Pelosi says there is ‘real optimism’ Congress can reach a stimulus deal in hours

House Speaker Nancy Pelosi sounded a hopeful tone Tuesday about Republicans and Democrats striking an agreement on a staggering stimulus package to blunt the economic damage from the coronavirus pandemic.

“I think there is real optimism that we could get something done in the next few hours,” the California Democrat told CNBC’s “Squawk on the Street” as Senate Republicans and Democrats moved closer to a deal.

She later added that the bill is “getting to a good place … if they stay there.”

Pelosi has criticized versions of the GOP’s developing legislation, saying it goes too far to help corporations damaged by the outbreak without doing enough to aid workers ravaged by it. House Democrats released their own $2.5 trillion relief plan on Monday — though it is unlikely to go anywhere as long as the Senate makes progress.
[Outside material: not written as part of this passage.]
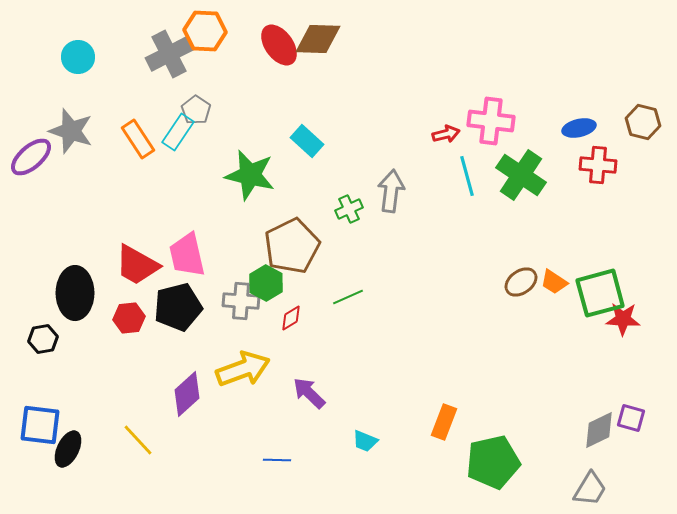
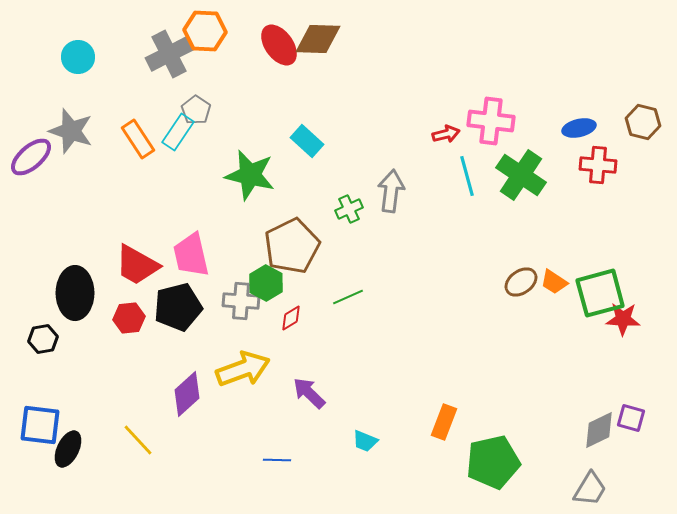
pink trapezoid at (187, 255): moved 4 px right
Major U.S. stock indexes climbed more than 5% on Tuesday as optimism about a deal rose.

Democrats had taken particular issue with the potential conditions imposed on ailing corporations that receive aid from a pool of $500 billion in taxpayer money. On Tuesday, Pelosi said “things like a $500 billion slush fund are really insulting.”

The speaker said she was encouraged by the Trump administration agreeing to add more oversight to how it doles out the funding pool, which she called a “big change.” Pelosi noted that the proposal would include an inspector general and a congressional panel of five people to oversee the aid.

“We think the bill has move sufficiently to the side of workers,” she said.

Congress has faced enormous pressure to rescue the economy and health care system as patients overwhelm hospitals, workers get laid off and businesses small and large suffer. If lawmakers can come to an agreement on a stimulus package, it would be the third proposal they have passed to respond to the pandemic raging across the U.S.

More than 46,000 people have now had the coronavirus disease COVID-19 in the U.S., while at least 593 people have died from it, according to data compiled by Johns Hopkins University.

President Donald Trump applied more pressure to Congress on Tuesday morning. In a tweet, he said “Congress must approve the deal, without all the nonsense, today.”

“The longer it takes, the harder it will be to start up our economy. Our workers will be hurt!” he wrote amid reported frustrations about the economic havoc caused by businesses shutting down across the country.

Senate Democrats blocked Republican efforts to move legislation forward twice on Sunday and Monday, sparking a level of anger rarely seen on the Senate floor.

House members are currently out of Washington at least until they have a stimulus agreement to consider. Safety has become a major concern for lawmakers after two representatives and a senator tested positive for COVID-19, forcing other members of Congress with whom they interacted to go into isolation.

Pelosi told CNBC that she hopes the parties come to a widely accepted agreement the House can pass by unanimous consent — meaning it could quickly approve legislation without returning to the Capitol. But any one representative could hold up the mammoth spending package under that process.